Post-Dispatch Changes Tune on Downtown for a Week

The Post-Dispatch’s editorial board has decided that the past week would be a fitting time to run a series of editorials boosting downtown. The series began by letting readers know that downtown St. Louis isn’t actually an especially dangerous place. In fact, they even hope that residential growth will take the place of businesses that have continued to close offices in the central business district. It even went so far as to suggest that people should be paid to move downtown. It is nice to see that the local paper of record can acknowledge the reality that downtown’s emptiness, not uncontrolled violence, is the biggest problem plaguing the city’s central business district. It would be nice if the paper took this lesson to heart and changed its policy of using every incident downtown as an excuse to portray the area as out of control and in need of ever more police and other armed security. Otherwise, it will continue its active role, contributing to downtown’s ongoing decline.
The truth is that the Post-Dispatch is one of the primary peddlers of the idea that downtown is an unsafe zone that is best avoided. Beyond the empty streets that follow such unrelenting bad advertising, the paper’s near-constant fearmongering has also played into the state police board’s outlandish budget request, something the paper’s editorial board says is detrimental to the city’s future. If the editorial board wants to change perceptions driving both an empty downtown and the state police board’s budget request, it should take a hard look at its own publishing decisions.

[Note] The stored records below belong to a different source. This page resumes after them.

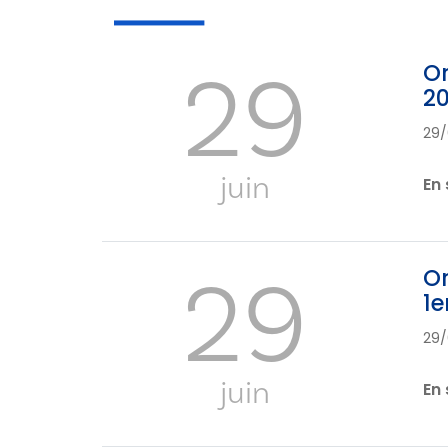
29
Or
2
29/
juin
En 
29
Or
1e
29/
juin
En 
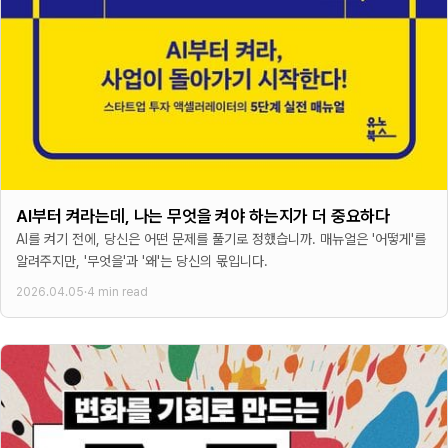
AI부터 켜라는데, 나는 무엇을 켜야 하는지가 더 중요하다
AI를 켜기 전에, 당신은 어떤 문제를 풀기로 정했습니까. 매뉴얼은 '어떻게'를
알려주지만, '무엇을'과 '왜'는 당신의 몫입니다.
2026.04.05
·
4 min read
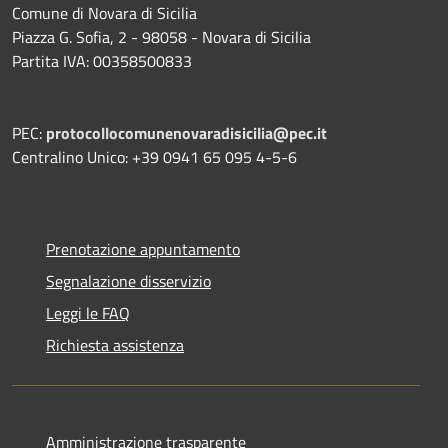
Comune di Novara di Sicilia
Piazza G. Sofia, 2 - 98058 - Novara di Sicilia
Partita IVA: 00358500833
PEC:
protocollocomunenovaradisicilia@pec.it
Centralino Unico: +39 0941 65 095 4-5-6
Prenotazione appuntamento
Segnalazione disservizio
Leggi le FAQ
Richiesta assistenza
Amministrazione trasparente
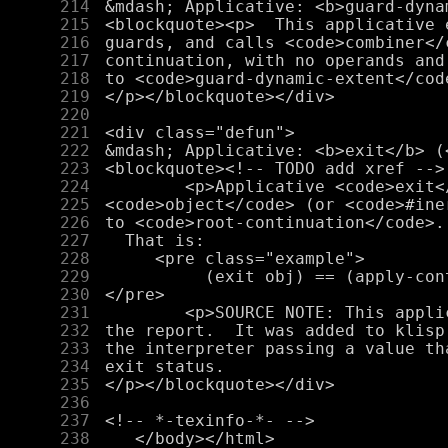
    214
    215
    216
    217
    218
    219
    220
    221
    222
    223
    224
    225
    226
    227
    228
    229
    230
    231
    232
    233
    234
    235
    236
    237
    238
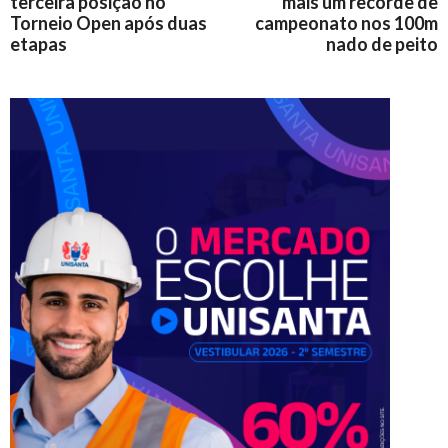
terceira posição no
mais um recorde de
Torneio Open após duas
campeonato nos 100m
etapas
nado de peito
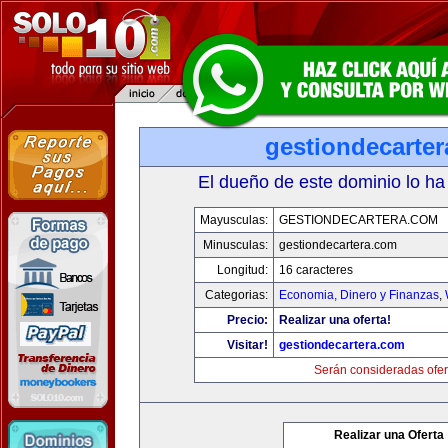
gestiondecarte
El dueño de este dominio lo ha
Mayusculas:
GESTIONDECARTERA.COM
Minusculas:
gestiondecartera.com
Longitud:
16 caracteres
Categorias:
Economia, Dinero y Finanzas
,
Precio:
Realizar una oferta!
Visitar!
gestiondecartera.com
Serán consideradas ofer
Realizar una Oferta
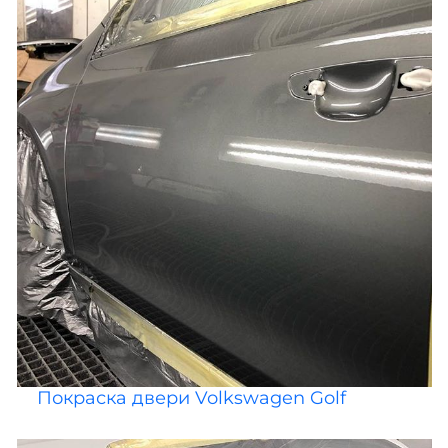
Покраска двери Volkswagen Golf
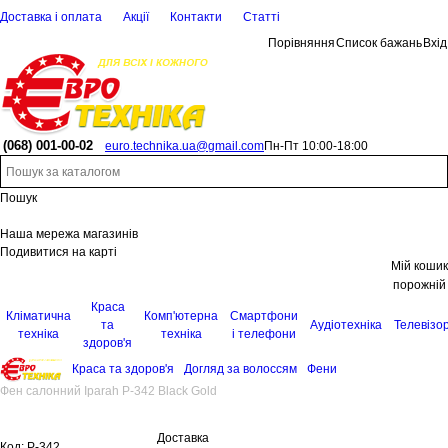
Доставка і оплата
Акції
Контакти
Статті
Порівняння
Список бажань
Вхід
(068)
001-00-02
euro.technika.ua@gmail.com
Пн-Пт 10:00-18:00
Пошук
Наша мережа магазинів
Подивитися на карті
Мій кошик
порожній
Краса
Кліматична
Комп'ютерна
Смартфони
та
Аудіотехніка
Телевізо
техніка
техніка
і телефони
здоров'я
Краса та здоров'я
Догляд за волоссям
Фени
Фен салонний Iparah P-342 Black Gold
Доставка
Код:
P-342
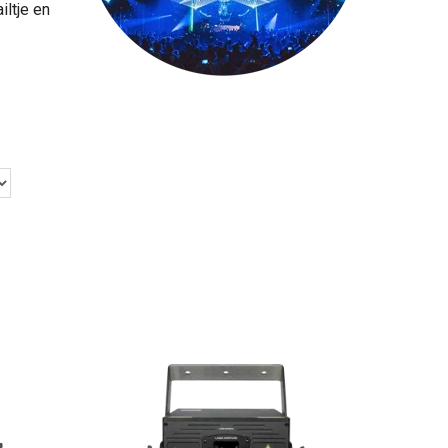
iltje en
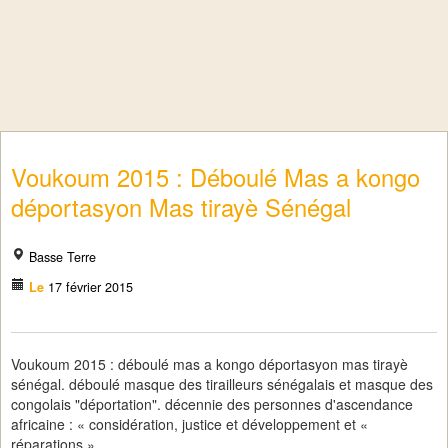
Voukoum 2015 : Déboulé Mas a kongo
déportasyon Mas tirayè Sénégal
Basse Terre
Le
17 février 2015
Voukoum 2015 : déboulé mas a kongo déportasyon mas tirayè
sénégal. déboulé masque des tirailleurs sénégalais et masque des
congolais "déportation". décennie des personnes d'ascendance
africaine : « considération, justice et développement et «
réparations ».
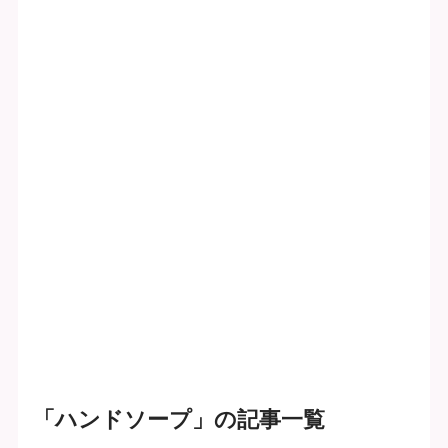
「ハンドソープ」の記事一覧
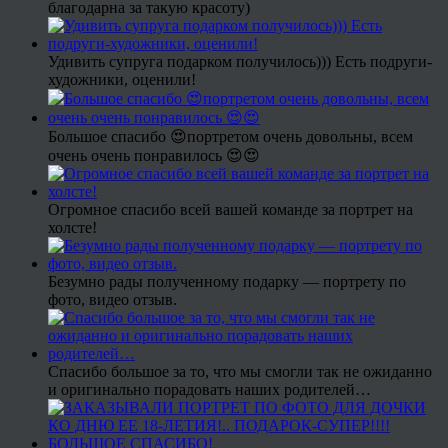
благодарна за такую красоту)
Удивить супруга подарком получилось))) Есть подруги-
художники, оценили!
Большое спасибо 😍портретом очень довольны, всем
очень очень понравилось 😍😍
Огромное спасибо всей вашей команде за портрет на
холсте!
Безумно рады полученному подарку — портрету по
фото, видео отзыв.
Спасибо большое за то, что мы смогли так не ожиданно
и оригинально порадовать наших родителей…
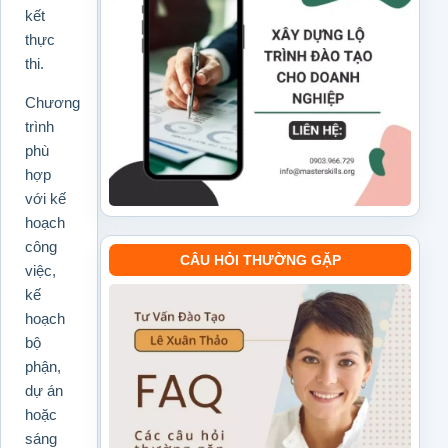
kết
thực
thi.
Chương
trình
phù
hợp
với kế
hoạch
công
CÂU HỎI THƯỜNG GẶP
việc,
kế
hoạch
bộ
phận,
dự án
hoặc
sáng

After spending years selling the narrative that downtown is too unsafe for businesses to operate, the paper’s push for more residential development also strikes a dissonant chord. If downtown is too safe for businesses, why should potential residents believe that it is safe enough for their families? Not only this, but why is downtown so special that people moving to the area should be compensated for the choice, which the paper has suggested? Why isn’t this the case with north city neighborhoods that have become depopulated by decades of neglect? Given the ongoing impacts of last year’s historic tornado, how is downtown more deserving of limited public assistance to preserve and rebuild population? The truth is simple: downtown is home to massive buildings owned by the wealthy. Mark Twain and Penrose aren’t. There’s no reason to overthink this situation.
The city also bears a giant share of the responsibility for moribund streets downtown. Anyone walking downtown blocks will notice the number of empty storefronts and signs advertising spaces for lease. These vacancies can’t all be blamed on bad press. Instead of the city’s usual strategy of focusing on larger, “silver bullet” developments to turn the tide in downtown, Mayor Spencer would be well-served to look to her past as an alderman representing much of the Cherokee St. business district. While the Cherokee business district still faces challenges, not the least of which is a massive vacant hospital complex to its south, it seems to suffer from less vacancy than downtown. That’s not to say that every storefront is filled, but Cherokee St. often seems significantly more vibrant than Washington Ave., despite having received a fraction of the tax incentives to which central corridor neighborhoods have become accustomed. Instead, creativity, diversity, and a willingness to experiment helped the district become a dining and entertainment destination. Given the limitations that the city faces, some of that same outside-the-box thinking will likely be needed to turn the tide of downtown’s emptiness. The city has given downtown developers almost everything they have asked for over the past few decades. It hasn’t worked.
Although the city government has much it can do to encourage commercial activity in the central business district, the Post-Dispatch still deserves much credit for downtown’s current sluggishness. While larger trends toward working from home and other factors have exacerbated downtown’s vacancy issues, it certainly hasn’t helped that the city’s main paper spent recent years acting as though its mission was to maximize fearmongering about the area. One would also be remiss not to note that the change in tone about downtown’s safety has occurred under a mayor whom the paper’s leadership prefers to former mayor Tishaura Jones. It was under Jones that city crime began its significant downtrend, though it was difficult to tell, given the paper’s coverage of public safety under her tenure. Only now does the paper deign to acknowledge the decline in crime shown in police crime statistics. This makes it plain that there is more than a kernel of truth to the paper’s detractors, who have long said the paper’s leadership cares more about pursuing political aims than the truth.
It is good that the Post-Dispatch has decided that downtown isn’t the fearsome warzone that it has often portrayed to its readers, but I will not hold my breath waiting for the paper to support anything more than whatever tax incentives developers request. Their history has shown that the paper’s editorial board will always value the promise of economic development above St. Louis Public Schools’ students. That this strategy has failed for decades is a subject the region’s paper of record faithfully ignores. This is highly unfortunate, because we’ve tried all the silver bullets, yet we have failed to slay the monster of urban decline. Continuing down this well-trod path promises more of the same.